Forum for Science, Industry and Business

Sponsored by:     3M 
Search our Site:

 

New test detects all viruses that infect people, animals

30.09.2015

A new test detects virtually any virus that infects people and animals, according to research at Washington University School of Medicine in St. Louis, where the technology was developed.


A new test developed at Washington University School of Medicine in St. Louis can detect virtually any virus that infects people and animals, including the Ebola virus (above).

Credit: National Institute of Allergy and Infectious Diseases

Many thousands of viruses are known to cause illness in people and animals, and making a diagnosis can be an exhaustive exercise, at times requiring a battery of different tests. That's because current tests aren't sensitive enough to detect low levels of viral bugs or are limited to detecting only those viruses suspected of being responsible for a patient's illness.

"With this test, you don't have to know what you're looking for," said the study's senior author, Gregory Storch, MD, the Ruth L. Siteman Professor of Pediatrics. "It casts a broad net and can efficiently detect viruses that are present at very low levels. We think the test will be especially useful in situations where a diagnosis remains elusive after standard testing or in situations in which the cause of a disease outbreak is unknown."

Results published online in September in the journal Genome Research demonstrate that in patient samples the new test - called ViroCap - can detect viruses not found by standard testing based on genome sequencing. The new test could be used to detect outbreaks of deadly viruses such as Ebola, Marburg and severe acute respiratory syndrome (SARS), as well as more routine viruses, including rotavirus and norovirus, both of which cause severe gastrointestinal infections.

The test sequences and detects viruses in patient samples and is just as sensitive as the gold-standard polymerase chain reaction (PCR) assays, which are used widely in clinical laboratories. However, even the most expansive PCR assays can only screen for up to about 20 similar viruses at the same time.

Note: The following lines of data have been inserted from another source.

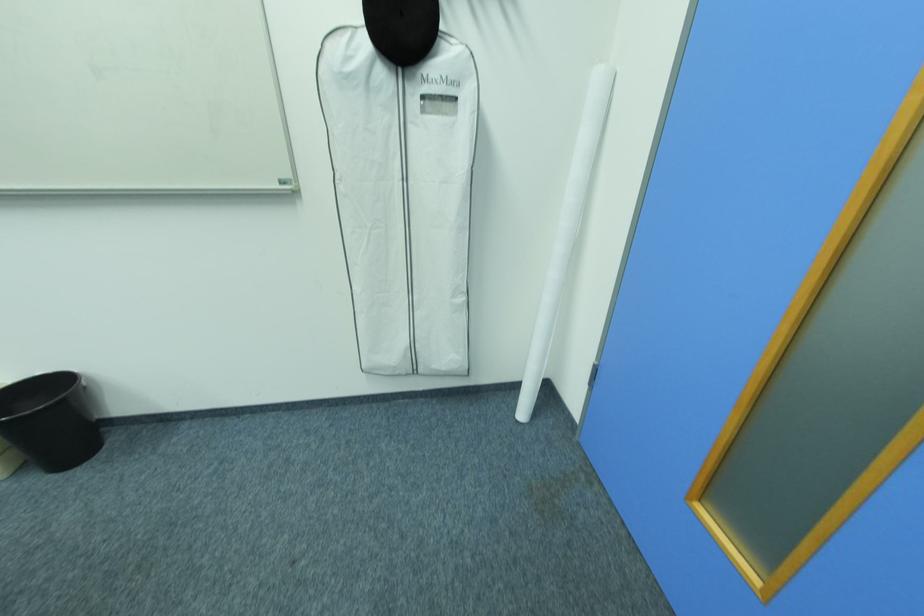 Where is `black trash can`? black trash can is located at coordinates (50, 419). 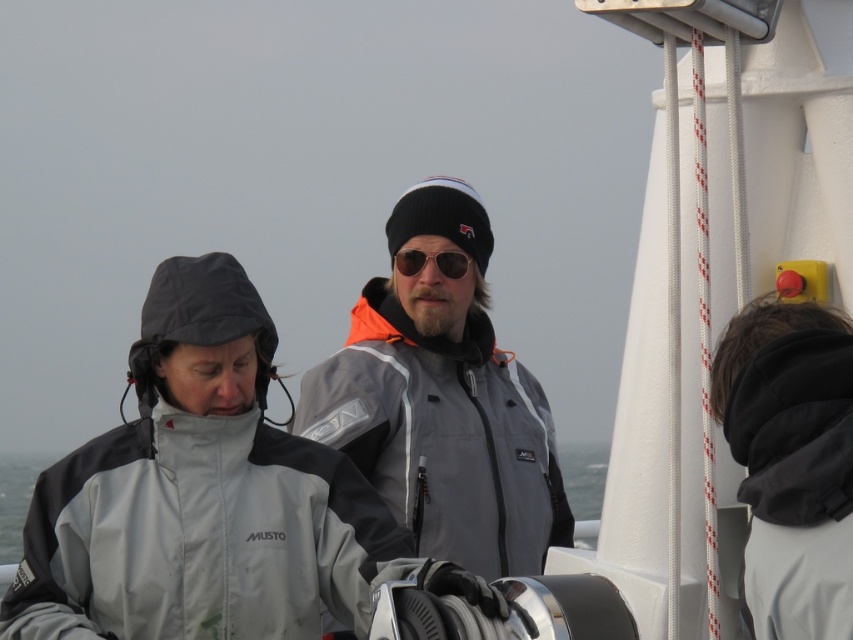 Between gray softshell jacket at center and black fleece jacket at right, which one has more height?

gray softshell jacket at center

Does gray softshell jacket at center have a greater width compared to black fleece jacket at right?

Correct, the width of gray softshell jacket at center exceeds that of black fleece jacket at right.

Which is behind, point (374, 467) or point (782, 321)?

The point (374, 467) is behind.

In order to click on gray softshell jacket at center in this screenshot , I will do `click(206, 492)`.

Is point (409, 346) in front of point (799, 308)?

That is False.

Is point (489, 557) positioned after point (746, 396)?

Yes, point (489, 557) is behind point (746, 396).

This screenshot has height=640, width=853. I want to click on gray matte jacket at center, so click(x=442, y=401).

Can you confirm if gray softshell jacket at center is smaller than gray fabric water at center?

Correct, gray softshell jacket at center occupies less space than gray fabric water at center.

Which is in front, point (387, 531) or point (9, 467)?

Point (387, 531)

Locate an element on the screen. The image size is (853, 640). gray softshell jacket at center is located at coordinates (206, 492). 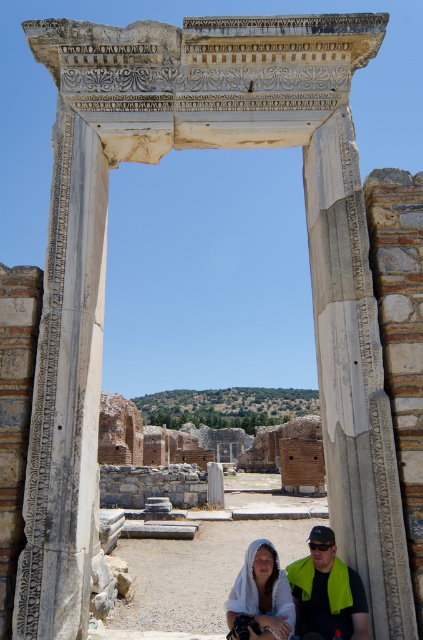 Question: Which point is closer to the camera taking this photo?

Choices:
 (A) (310, 547)
 (B) (263, 566)
 (C) (318, 564)

Answer: (C)

Question: Does white cloth at center have a larger size compared to black plastic goggles at lower center?

Choices:
 (A) yes
 (B) no

Answer: (A)

Question: Which point is closer to the camera?

Choices:
 (A) (313, 545)
 (B) (342, 637)
 (C) (238, 592)

Answer: (B)

Question: Can you confirm if white cloth at center is positioned below black plastic goggles at lower center?

Choices:
 (A) no
 (B) yes

Answer: (B)

Question: Can you confirm if white cloth at center is thinner than black plastic goggles at lower center?

Choices:
 (A) yes
 (B) no

Answer: (B)

Question: Which of the following is the farthest from the observer?

Choices:
 (A) black plastic goggles at lower center
 (B) green fabric towel at lower center
 (C) white cloth at center

Answer: (A) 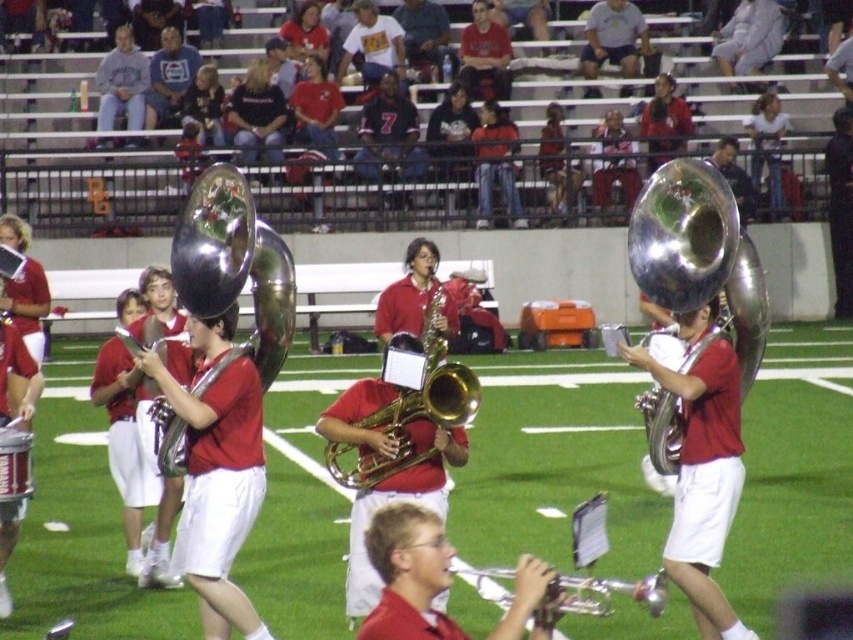 Which is in front, point (228, 228) or point (701, 400)?

Positioned in front is point (701, 400).

Does shiny brass trumpet at center appear on the right side of matte brass tuba at center?

No, shiny brass trumpet at center is not to the right of matte brass tuba at center.

You are a GUI agent. You are given a task and a screenshot of the screen. Output one action in this format:
    pyautogui.click(x=<x>, y=<y>)
    Task: Click on the shiny brass trumpet at center
    This screenshot has width=853, height=640.
    Given the screenshot: What is the action you would take?
    pyautogui.click(x=233, y=269)

Where is `shiny brass trumpet at center`? The width and height of the screenshot is (853, 640). shiny brass trumpet at center is located at coordinates click(x=233, y=269).

Based on the photo, is the position of shiny silver trumpet at center more distant than that of silver metallic trumpet at lower center?

That is True.

Is shiny silver trumpet at center wider than silver metallic trumpet at lower center?

Indeed, shiny silver trumpet at center has a greater width compared to silver metallic trumpet at lower center.

Measure the distance between point (660, 282) and camera.

Point (660, 282) is 7.45 meters away from camera.

I want to click on shiny silver trumpet at center, so click(699, 257).

Who is more forward, (x=709, y=362) or (x=663, y=589)?

Positioned in front is point (x=663, y=589).

You are a GUI agent. You are given a task and a screenshot of the screen. Output one action in this format:
    pyautogui.click(x=<x>, y=<y>)
    Task: Click on the matte brass tuba at center
    
    Given the screenshot: What is the action you would take?
    pyautogui.click(x=703, y=480) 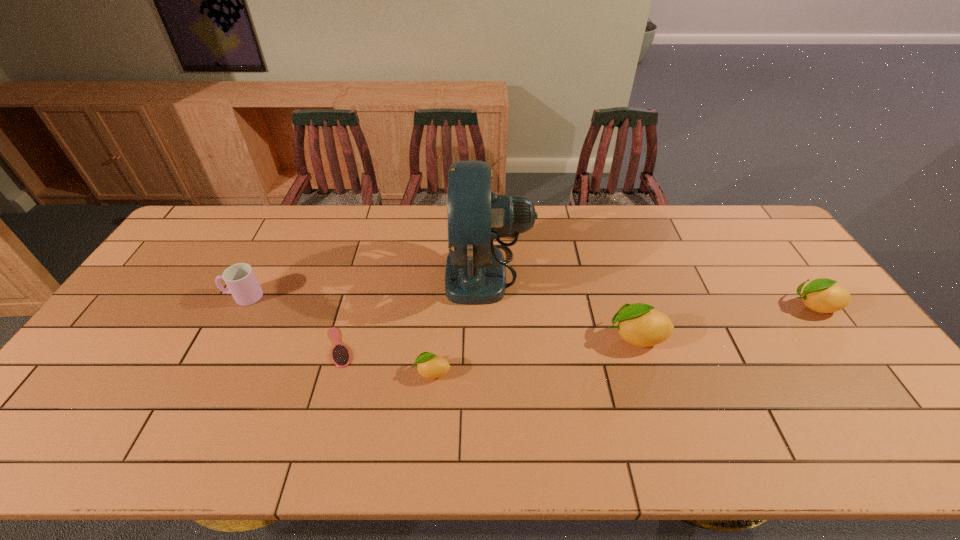 Locate an element on the screen. vacant place for an extra lemon on the left is located at coordinates (197, 413). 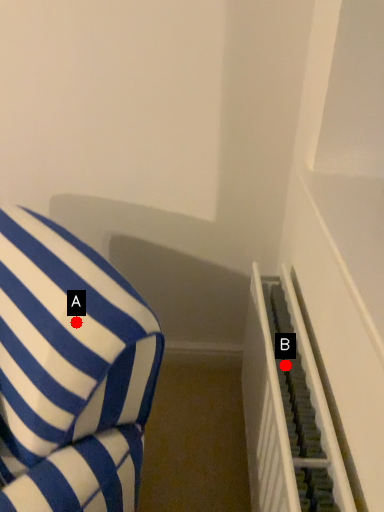 Question: Two points are circled on the image, labeled by A and B beside each circle. Which point is closer to the camera?

Choices:
 (A) A is closer
 (B) B is closer

Answer: (A) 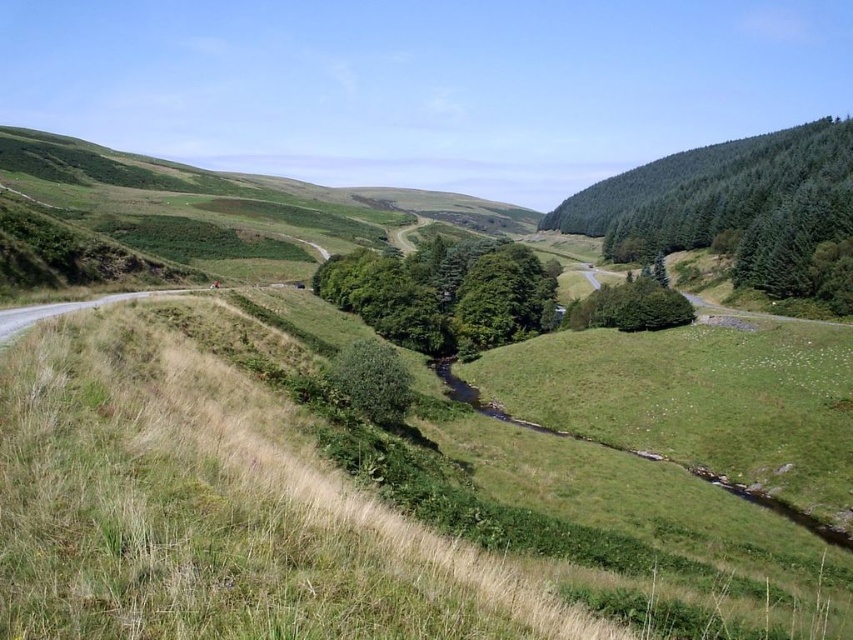 You are a hiker planning to walk from the road on the left to the green leafy tree at center. Do you need to go around the green coniferous forest at upper right to reach it?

The Washington University researchers are making the technology they developed publicly available to scientists and clinicians worldwide, for the benefit of patients and research.

The researchers evaluated the new test in two sets of biological samples - for example, from blood, stool and nasal secretions - from patients at St. Louis Children's Hospital. In the first, standard testing that relied on genome sequencing had detected viruses in 10 of 14 patients. But the new test found viruses in the four children that earlier testing had missed. Standard testing failed to detect common, everyday viruses: influenza B, a cause of seasonal flu; parechovirus, a mild gastrointestinal and respiratory virus; herpes virus 1, responsible for cold sores in the mouth; and varicella-zoster virus, which causes chickenpox.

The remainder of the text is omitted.